Elizabeth Duncan, MD, PhD

Education
  • BS, University of Texas at Austin, 1992
  • MD, PhD, University of Texas Southwestern Medical Center, 2000
  • Pathology Resident/Postdoctoral Fellow, duke University Medical Center, 2000-2003
  • Postdoctoral Fellow, University of North Carolina at Chapel Hill, 2003-2004
  • Residency, University of North Carolina at Chapel Hill, 2004-2009
  • Fellowship in Allergy and Immunology, University of North Carolina at Chapel Hill, 2009-2011
Research Interests
  • Innate and adaptive immune responses in pulmonary pathology
  • Mechanisms of cigarette smoke induced lung injury
Research Summary

As an MD/PhD, I have both clinical and basic science training. My basic science experience includes the disciplines of molecular biology and immunology. My clinical training is in Allergy/Immunology and Internal Medicine. My clinical interests lie in adult allergy and asthma My research focuses on understanding the dysfunction of host defense and the immune system that occurs in chronic bronchitis and emphysema (collectively, chronic obstructive pulmonary disease) as a result of cigarette smoke. My studies use the Scnn1b-overexpressing transgenic mouse model, which was developed here at UNC and mimics many of the characteristics of human COPD. My current studies, undertaken in conjunction with Dr.
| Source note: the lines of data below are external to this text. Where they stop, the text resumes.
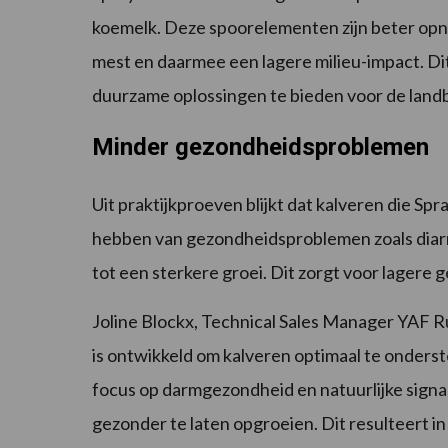
koemelk. Deze spoorelementen zijn beter opne
mest en daarmee een lagere milieu-impact. Dit 
duurzame oplossingen te bieden voor de lan
Minder gezondheidsproblemen
Uit praktijkproeven blijkt dat kalveren die Spr
hebben van gezondheidsproblemen zoals diarr
tot een sterkere groei. Dit zorgt voor lagere
Joline Blockx, Technical Sales Manager YAF Ru
is ontwikkeld om kalveren optimaal te onderst
focus op darmgezondheid en natuurlijke signa
gezonder te laten opgroeien. Dit resulteert i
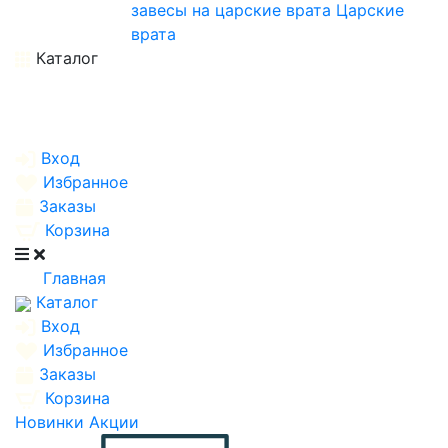
завесы на царские врата
Царские
врата
Каталог
Вход
Избранное
Заказы
Корзина
Главная
Каталог
Вход
Избранное
Заказы
Корзина
Новинки
Акции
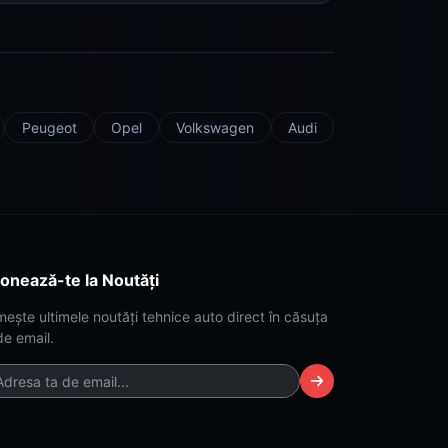
Peugeot
Opel
Volkswagen
Audi
onează-te la Noutăți
mește ultimele noutăți tehnice auto direct în căsuța
de email.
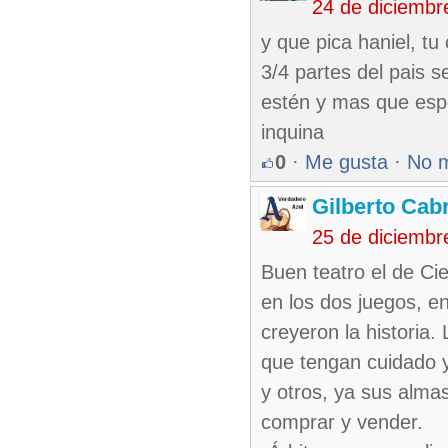
24 de diciembr
y que pica haniel, tu
3/4 partes del pais s
estén y mas que espe
inquina
0
·
Me gusta
·
No 
Gilberto Cab
25 de diciembr
Buen teatro el de Ci
en los dos juegos, en 
creyeron la historia.
que tengan cuidado y
y otros, ya sus alma
comprar y vender.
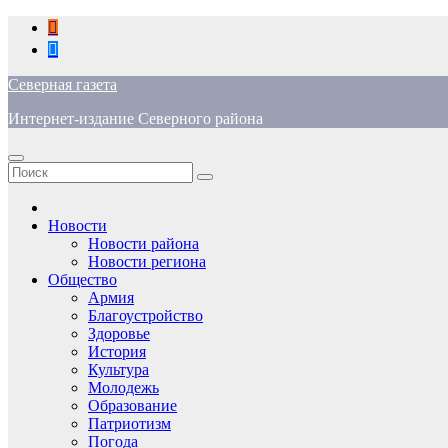
Перейти
к
содержимому
Северная газета
Интернет-издание Северного района
Новости
Новости района
Новости региона
Общество
Армия
Благоустройство
Здоровье
История
Культура
Молодежь
Образование
Патриотизм
Погода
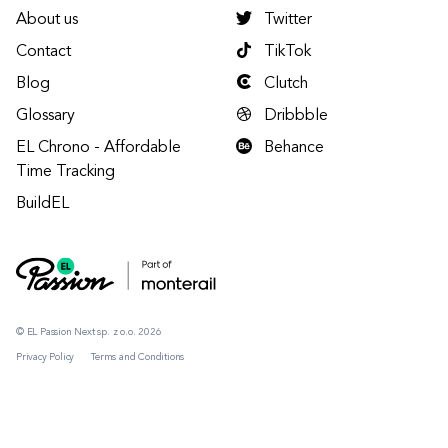
About us
Twitter
Contact
TikTok
Blog
Clutch
Glossary
Dribbble
EL Chrono - Affordable
Behance
Time Tracking
BuildEL
© EL Passion Next sp. z o.o. 2026
Privacy Policy
Terms and Conditions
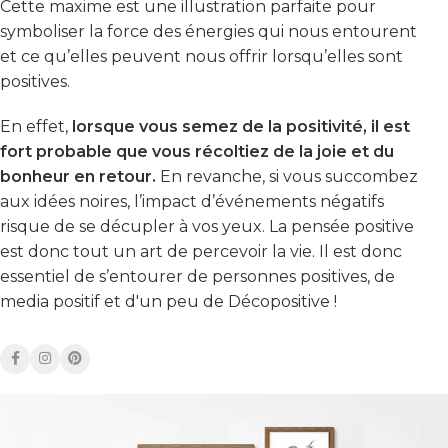
Cette maxime est une illustration parfaite pour
symboliser la force des énergies qui nous entourent
et ce qu’elles peuvent nous offrir lorsqu’elles sont
positives.
En effet,
lorsque vous semez de la positivité, il est
fort probable que vous récoltiez de la joie et du
bonheur en retour.
En revanche, si vous succombez
aux idées noires, l’impact d’événements négatifs
risque de se décupler à vos yeux. La pensée positive
est donc tout un art de percevoir la vie. Il est donc
essentiel de s’entourer de personnes positives, de
media positif et d'un peu de Décopositive !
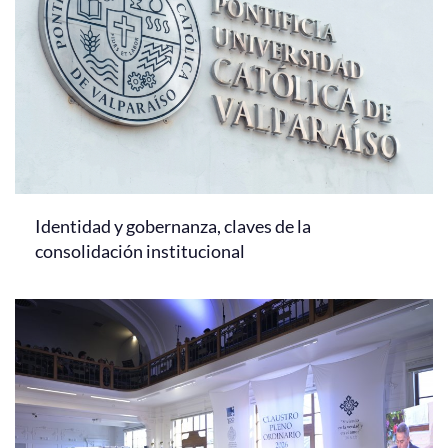
Identidad y gobernanza, claves de la
consolidación institucional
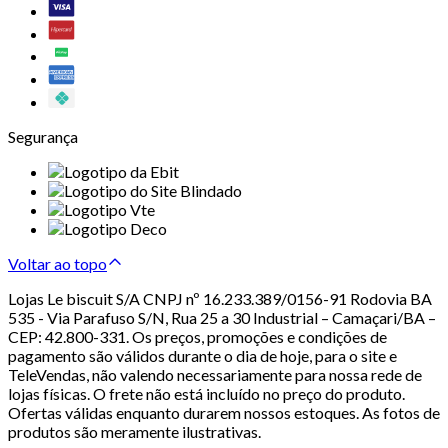
Segurança
Voltar ao topo
Lojas Le biscuit S/A CNPJ nº 16.233.389/0156-91 Rodovia BA
535 - Via Parafuso S/N, Rua 25 a 30 Industrial – Camaçari/BA –
CEP: 42.800-331. Os preços, promoções e condições de
pagamento são válidos durante o dia de hoje, para o site e
TeleVendas, não valendo necessariamente para nossa rede de
lojas físicas. O frete não está incluído no preço do produto.
Ofertas válidas enquanto durarem nossos estoques. As fotos de
produtos são meramente ilustrativas.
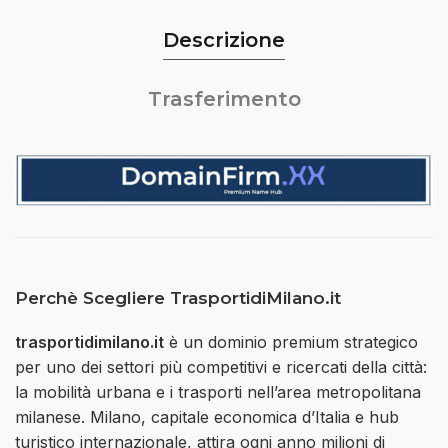
Descrizione
Trasferimento
Perchè Scegliere TrasportidiMilano.it
trasportidimilano.it
è un dominio premium strategico
per uno dei settori più competitivi e ricercati della città:
la mobilità urbana e i trasporti nell’area metropolitana
milanese. Milano, capitale economica d’Italia e hub
turistico internazionale, attira ogni anno milioni di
Claire Doerschuk , director of the UNC Center for Airways Disease, aim to determine the effect of exposure to cigarette smoke on the lung disease in these transgenic mice and develop a murine model of COPD. I intend to explore the changes in immune function as well as changes in the airway mucus proteome in order to identify the pathogenic mechanisms that lead to COPD. My long term career goals are to establish a translational, multidisciplinary research program to carry these studies into a better understanding of human COPD.